(Beginning of Data)
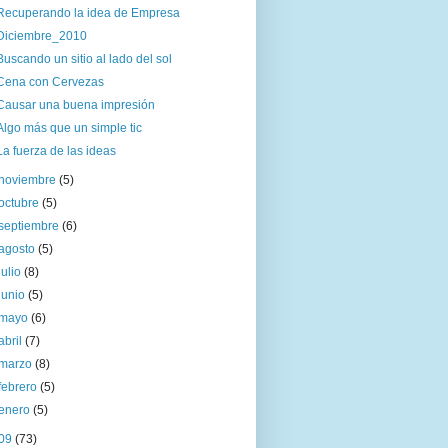
Recuperando la idea de Empresa
Diciembre_2010
Buscando un sitio al lado del sol
Cena con Cervezas
Causar una buena impresión
Algo más que un simple tic
La fuerza de las ideas
noviembre
(5)
octubre
(5)
septiembre
(6)
agosto
(5)
julio
(8)
junio
(5)
mayo
(6)
abril
(7)
marzo
(8)
febrero
(5)
enero
(5)
09
(73)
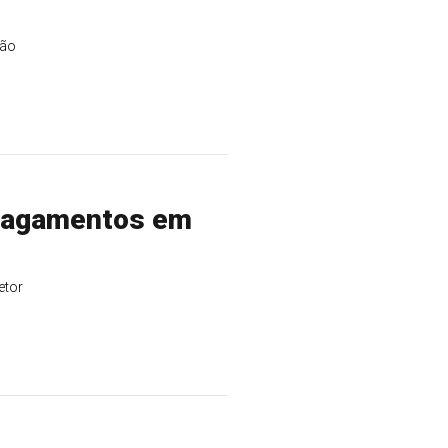
ção
 pagamentos em
etor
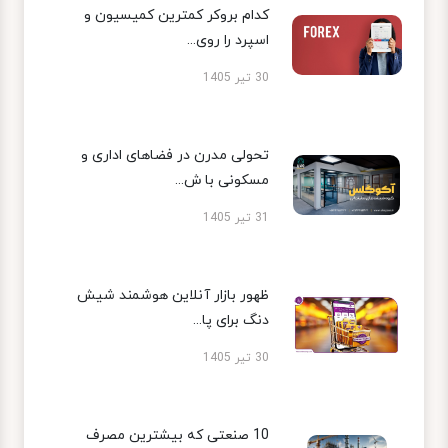
کدام بروکر کمترین کمیسیون و
اسپرد را روی...
30 تیر 1405
تحولی مدرن در فضاهای اداری و
مسکونی با ش...
31 تیر 1405
ظهور بازار آنلاین هوشمند شیش
دنگ برای پا...
30 تیر 1405
10 صنعتی که بیشترین مصرف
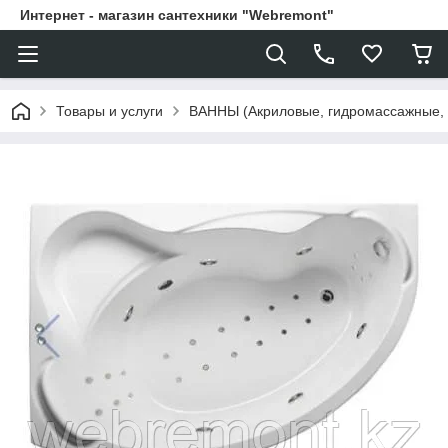
Интернет - магазин сантехники "Webremont"
Товары и услуги
ВАННЫ (Акриловые, гидромассажные,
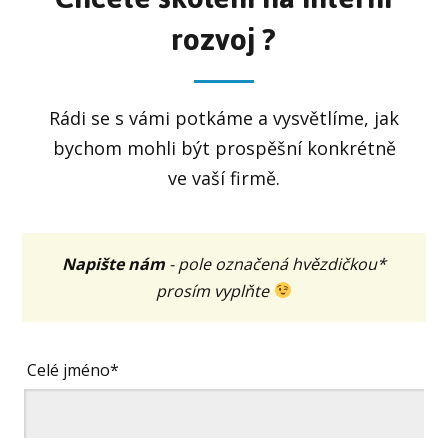
rozvoj ?
Rádi se s vámi potkáme a vysvětlíme, jak
bychom mohli být prospěšní konkrétně
ve vaší firmě.
Napište nám
- pole označená hvězdičkou*
prosím vyplňte
Celé jméno*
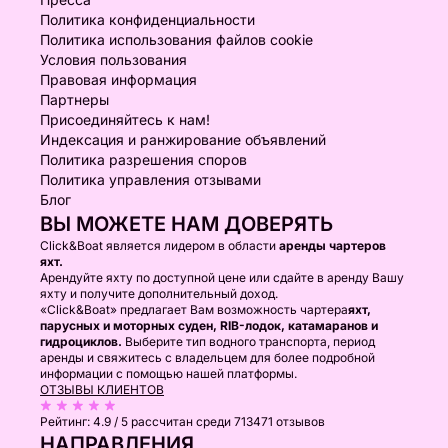
Политика конфиденциальности
Политика использования файлов cookie
Условия пользования
Правовая информация
Партнеры
Присоединяйтесь к нам!
Индексация и ранжирование объявлений
Политика разрешения споров
Политика управления отзывами
Блог
ВЫ МОЖЕТЕ НАМ ДОВЕРЯТЬ
Click&Boat является лидером в области
аренды чартеров
яхт.
Арендуйте яхту по доступной цене или сдайте в аренду Вашу
яхту и получите дополнительный доход.
«Click&Boat» предлагает Вам возможность чартера
яхт,
парусных и моторных суден, RIB-лодок, катамаранов и
гидроциклов.
Выберите тип водного транспорта, период
аренды и свяжитесь с владельцем для более подробной
информации с помощью нашей платформы.
ОТЗЫВЫ КЛИЕНТОВ
Рейтинг:
4.9 / 5
рассчитан среди 713471 отзывов
НАПРАВЛЕНИЯ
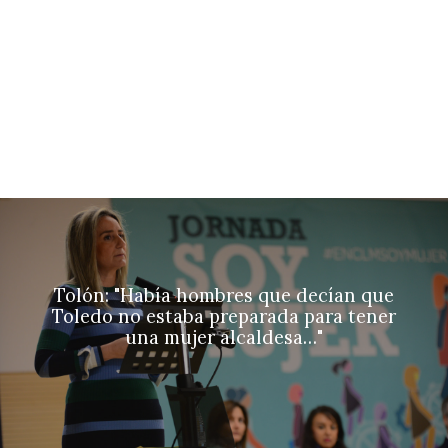
Tolón: "Había hombres que decían que
Toledo no estaba preparada para tener
una mujer alcaldesa…"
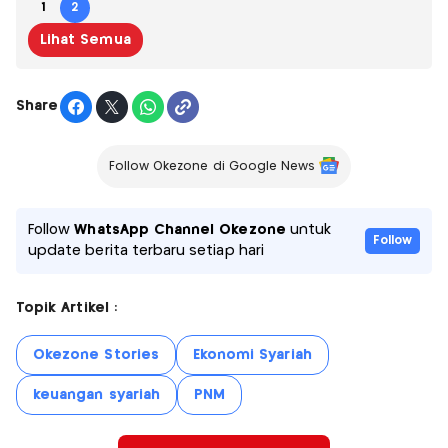
1
2
Lihat Semua
Share
Follow Okezone di Google News
Follow
WhatsApp Channel Okezone
untuk
Follow
update berita terbaru setiap hari
Topik Artikel :
Okezone Stories
Ekonomi Syariah
keuangan syariah
PNM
(End of Data)
Full transcription without images: please go through the records and repeat them exactly.

### Exercise solution
Recuperando la idea de Empresa
Diciembre_2010
Buscando un sitio al lado del sol
Cena con Cervezas
Causar una buena impresión
Algo más que un simple tic
La fuerza de las ideas
noviembre
(5)
octubre
(5)
septiembre
(6)
agosto
(5)
julio
(8)
junio
(5)
mayo
(6)
abril
(7)
marzo
(8)
febrero
(5)
enero
(5)
09
(73)
ção
 pagamentos em
etor
کدام بروکر کمترین کمیسیون و
اسپرد را روی...
30 تیر 1405
تحولی مدرن در فضاهای اداری و
مسکونی با ش...
31 تیر 1405
ظهور بازار آنلاین هوشمند شیش
دنگ برای پا...
30 تیر 1405
10 صنعتی که بیشترین مصرف
Интернет - магазин сантехники "Webremont"
Товары и услуги
ВАННЫ (Акриловые, гидромассажные,
rozvoj ?
Rádi se s vámi potkáme a vysvětlíme, jak
bychom mohli být prospěšní konkrétně
ve vaší firmě.
Napište nám
- pole označená hvězdičkou*
prosím vyplňte
Celé jméno*
Политика конфиденциальности
Политика использования файлов cookie
Условия пользования
Правовая информация
Партнеры
Присоединяйтесь к нам!
Индексация и ранжирование объявлений
Политика разрешения споров
Политика управления отзывами
Блог
ВЫ МОЖЕТЕ НАМ ДОВЕРЯТЬ
Click&Boat является лидером в области
аренды чартеров
яхт.
Арендуйте яхту по доступной цене или сдайте в аренду Вашу
яхту и получите дополнительный доход.
«Click&Boat» предлагает Вам возможность чартера
яхт,
парусных и моторных суден, RIB-лодок, катамаранов и
гидроциклов.
Выберите тип водного транспорта, период
аренды и свяжитесь с владельцем для более подробной
информации с помощью нашей платформы.
ОТЗЫВЫ КЛИЕНТОВ
Рейтинг:
4.9 / 5
рассчитан среди 713471 отзывов
НАПРАВЛЕНИЯ
Tolón: "Había hombres que decían que
Toledo no estaba preparada para tener
una mujer alcaldesa…"
1
2
Lihat Semua
Share
Follow Okezone di Google News
Follow
WhatsApp Channel Okezone
untuk
Follow
update berita terbaru setiap hari
Topik Artikel :
Okezone Stories
Ekonomi Syariah
keuangan syariah
PNM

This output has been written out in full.